Moreover, after the semi-autonomous status of J&K was scrapped in summer of 2019, the Forest Advisory Committee in Kashmir gave clearances to about 150 projects for industrial development which experts say is fatal to the ecologically fragile region.
But despite this expert warning, there was no clear sight into the shifting order of Kashmir’s deep forests because neither forest department of the Jammu and Kashmir nor Indian Agricultural Statistics show any clue of extreme deforestation.
In fact, the official data shows that the plantation has grown over the past 30 years among sparse forest.
As per the Forest Survey of India’s (FSI) 2017 report, forest cover in Jammu and Kashmir has increased with a net gain of 253 square kilometer, as compared to the forest cover in 2015.
But the method adopted by the report is questionable in its estimate of the total forest cover.
The definition of ‘forest cover’ makes it a land more than 0.01 square kilometer (one hectare) with a tree canopy density of more than 10 per cent, notwithstanding the legal status of the land.
Thus, the Recorded Forest Area (RFA) by the FSI includes land that is legally considered a forest, as per government records, regardless of the actual canopy density.
In other words, if forest land is diverted for dam construction, the legal status of same may remain unchanged.
In view of expert researchers working on the subject, RFA could include land which belongs to the local forest department but has no forest.
But even as the FSI’s 2017 report defines ‘Forest Cover’ as a one-hectare land with more than 10 per cent tree density, authorities in Kashmir consider the 400 per cent surge of apple orchard areas as sparse forests “because people have shifted their farming choices for the sake of financial feasibility whereas the dense cover keeps declines without any notice,” Dr. Rashid.

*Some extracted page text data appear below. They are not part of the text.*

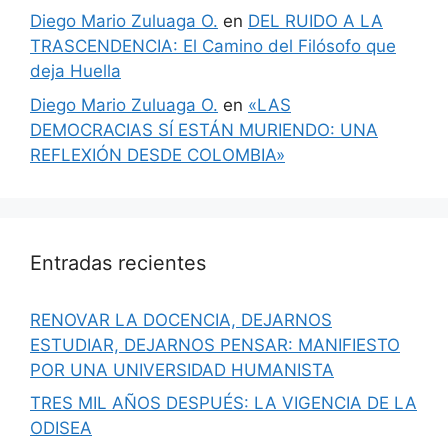
Diego Mario Zuluaga O.
en
DEL RUIDO A LA
TRASCENDENCIA: El Camino del Filósofo que
deja Huella
Diego Mario Zuluaga O.
en
«LAS
DEMOCRACIAS SÍ ESTÁN MURIENDO: UNA
REFLEXIÓN DESDE COLOMBIA»
Entradas recientes
RENOVAR LA DOCENCIA, DEJARNOS
ESTUDIAR, DEJARNOS PENSAR: MANIFIESTO
POR UNA UNIVERSIDAD HUMANISTA
TRES MIL AÑOS DESPUÉS: LA VIGENCIA DE LA
ODISEA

Shopian Forest Belt In 2000
Geologically, the scientist said, the environment is connected and that’s why the depth of wetlands has decreased in Kashmir because of excessive silt coming down from the upper catchment areas of forests due to dense forest deforestation.
During the past few decades, tourism and urbanization has also degraded forests by increasing the sediment load in the Jhelum.
“It hence becomes imperative to scientifically assess the carrying capacity of the Kashmir valley in general and tourist places in particular,” Dr. Rashid said.
“That will ensure the sustainability of environmental goods and services that the river Jhelum provides for the region.”